Most frequently HIV is transmitted during unprotected anal intercourse. At the same time it is also possible to transmit the virus during oral sex or through blood contact.
The presence of other sexually transmitted infections in the body heightens the risk of HIV; already inflamed mucous membranes make it easier for HIV to enter or leave the body, and in this case additional immune cells migrate inside, which can then directly absorb and pass on HIV. In this way compromised mucous membranes of HIV-infected persons contain a particularly high count of HIV.
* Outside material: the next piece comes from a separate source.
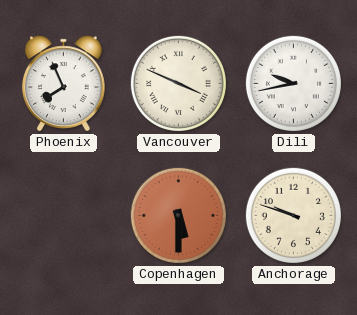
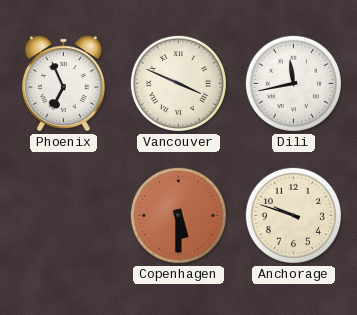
Phoenix: 7:56 -> 6:56
Dili: 9:43 -> 11:43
Sharing needles when doing drugs is also very risky. You can protect yourself against HIV, namely through Safer Sex and Safer Use.
The risk of an HIV transmission increases when there are particularly large numbers of the virus present in the blood and other body fluids. This can be the case two to four weeks after a new HIV infection occurred, because the virus multiplies exceptionally vigorously at that time.
The risk is much lower when there are only a few viruses in the blood, for instance when HIV drugs prevent the virus from multiplying.